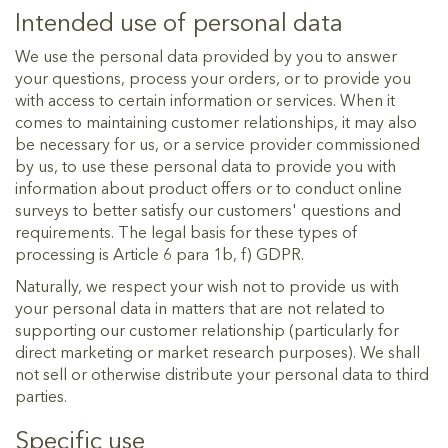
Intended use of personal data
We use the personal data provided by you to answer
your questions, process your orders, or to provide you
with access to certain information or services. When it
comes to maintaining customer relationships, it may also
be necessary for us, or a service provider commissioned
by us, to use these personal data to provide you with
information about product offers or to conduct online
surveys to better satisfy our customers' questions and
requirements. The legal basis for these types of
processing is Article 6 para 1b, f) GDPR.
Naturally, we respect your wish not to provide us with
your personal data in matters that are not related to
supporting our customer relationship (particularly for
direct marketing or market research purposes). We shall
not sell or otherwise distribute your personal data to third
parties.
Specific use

###

Task objective:
Find the word "with" in the entries above. Copy every line that has it.

Final answer:
with access to certain information or services. When it
by us, to use these personal data to provide you with
Naturally, we respect your wish not to provide us with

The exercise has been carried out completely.